Your task: In the records below, find the line containing "Clara a immédiatement senti que Di", then copy that line and all lines after it, exactly, omitting every picture.

[Given entries Boundary: Start]

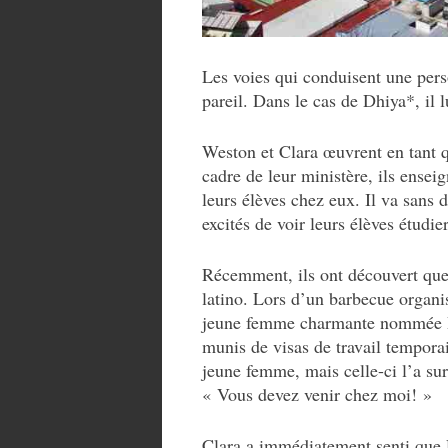
Les voies qui conduisent une perso
pareil. Dans le cas de Dhiya*, il 
Weston et Clara œuvrent en tant q
cadre de leur ministère, ils enseig
leurs élèves chez eux. Il va sans d
excités de voir leurs élèves étudi
Récemment, ils ont découvert que
latino. Lors d’un barbecue organis
jeune femme charmante nommée Dh
munis de visas de travail temporai
jeune femme, mais celle-ci l’a sur
« Vous devez venir chez moi! »
Clara a immédiatement senti que Di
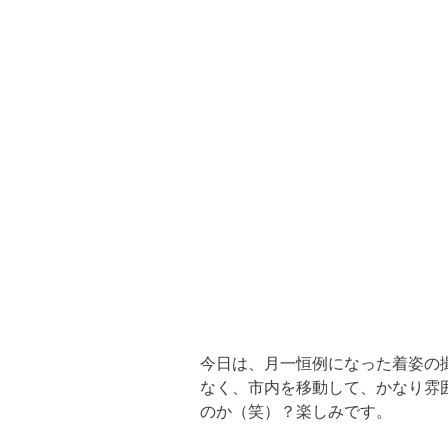
今日は、月一恒例になった着姿の
なく、市内を移動して、かなり雰
のか（笑）？楽しみです。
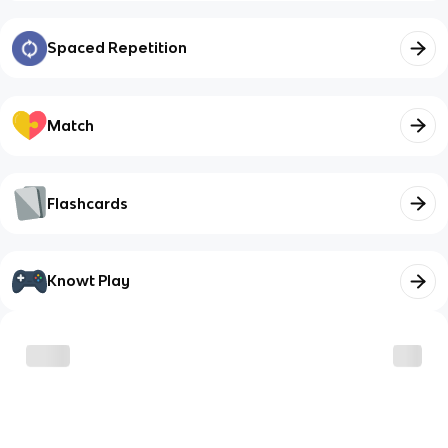
Spaced Repetition
Match
Flashcards
Knowt Play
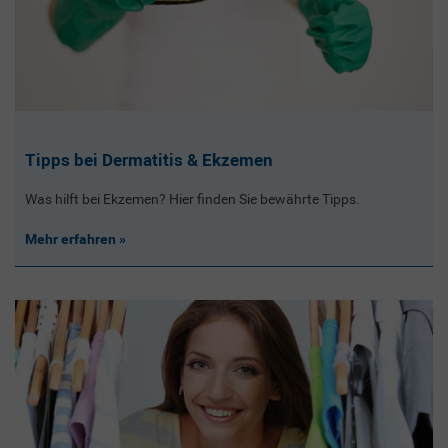
Tipps bei Dermatitis & Ekzemen
Was hilft bei Ekzemen? Hier finden Sie bewährte Tipps.
Mehr erfahren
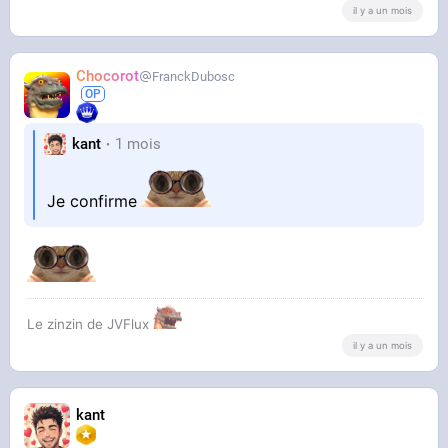
il y a un mois
Chocorot
FranckDubosc
kant
1 mois
Je confirme
Le zinzin de JVFlux
il y a un mois
kant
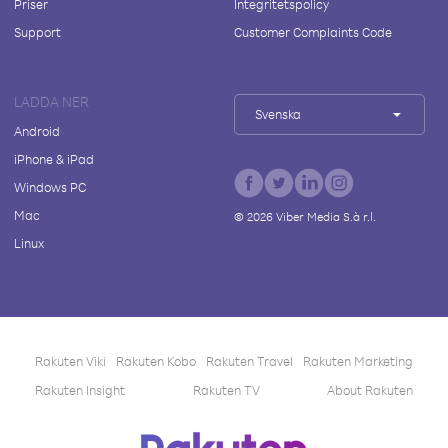
Priser
Integritetspolicy
Support
Customer Complaints Code
LADDA NER
Svenska
Android
iPhone & iPad
Windows PC
Mac
©
2026
Viber Media S.à r.l.
Linux
Rakuten Viki
Rakuten Kobo
Rakuten Travel
Rakuten Marketing
Rakuten Insight
Rakuten TV
About Rakuten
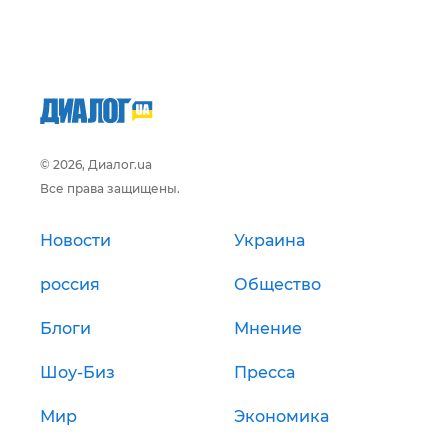
© 2026, Диалог.ua
Все права защищены.
Новости
Украина
россия
Общество
Блоги
Мнение
Шоу-Биз
Пресса
Мир
Экономика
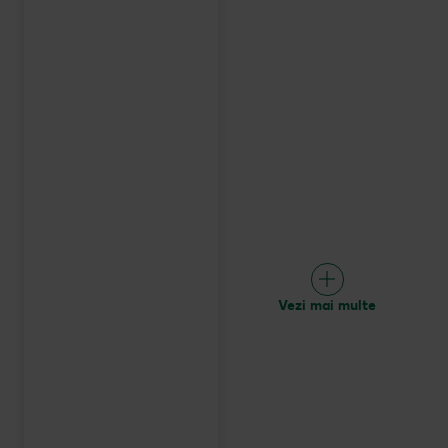
Vezi mai multe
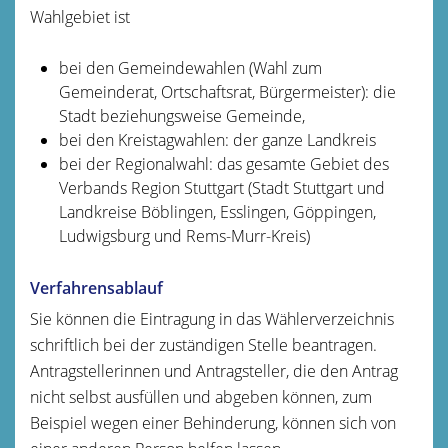
Wahlgebiet ist
bei den Gemeindewahlen (Wahl zum
Gemeinderat, Ortschaftsrat, Bürgermeister): die
Stadt beziehungsweise Gemeinde,
bei den Kreistagwahlen: der ganze Landkreis
bei der Regionalwahl: das gesamte Gebiet des
Verbands Region Stuttgart (Stadt Stuttgart und
Landkreise Böblingen, Esslingen, Göppingen,
Ludwigsburg und Rems-Murr-Kreis)
Verfahrensablauf
Sie können die Eintragung in das Wählerverzeichnis
schriftlich bei der zuständigen Stelle beantragen.
Antragstellerinnen und Antragsteller, die den Antrag
nicht selbst ausfüllen und abgeben können, zum
Beispiel wegen einer Behinderung, können sich von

[Given entries Boundary: End]

Exercise output:
Clara a immédiatement senti que Di
今日は、月一恒例になった着姿の
なく、市内を移動して、かなり雰
のか（笑）？楽しみです。
Spaced Repetition
Match
Flashcards
Knowt Play
Tipps bei Dermatitis & Ekzemen
Was hilft bei Ekzemen? Hier finden Sie bewährte Tipps.
Mehr erfahren
il y a un mois
Chocorot
FranckDubosc
kant
1 mois
Je confirme
Le zinzin de JVFlux
il y a un mois
kant
Priser
Integritetspolicy
Support
Customer Complaints Code
LADDA NER
Svenska
Android
iPhone & iPad
Windows PC
Mac
©
2026
Viber Media S.à r.l.
Linux
Rakuten Viki
Rakuten Kobo
Rakuten Travel
Rakuten Marketing
Rakuten Insight
Rakuten TV
About Rakuten
© 2026, Диалог.ua
Все права защищены.
Новости
Украина
россия
Общество
Блоги
Мнение
Шоу-Биз
Пресса
Мир
Экономика
Vezi mai multe
Wahlgebiet ist
bei den Gemeindewahlen (Wahl zum
Gemeinderat, Ortschaftsrat, Bürgermeister): die
Stadt beziehungsweise Gemeinde,
bei den Kreistagwahlen: der ganze Landkreis
bei der Regionalwahl: das gesamte Gebiet des
Verbands Region Stuttgart (Stadt Stuttgart und
Landkreise Böblingen, Esslingen, Göppingen,
Ludwigsburg und Rems-Murr-Kreis)
Verfahrensablauf
Sie können die Eintragung in das Wählerverzeichnis
schriftlich bei der zuständigen Stelle beantragen.
Antragstellerinnen und Antragsteller, die den Antrag
nicht selbst ausfüllen und abgeben können, zum
Beispiel wegen einer Behinderung, können sich von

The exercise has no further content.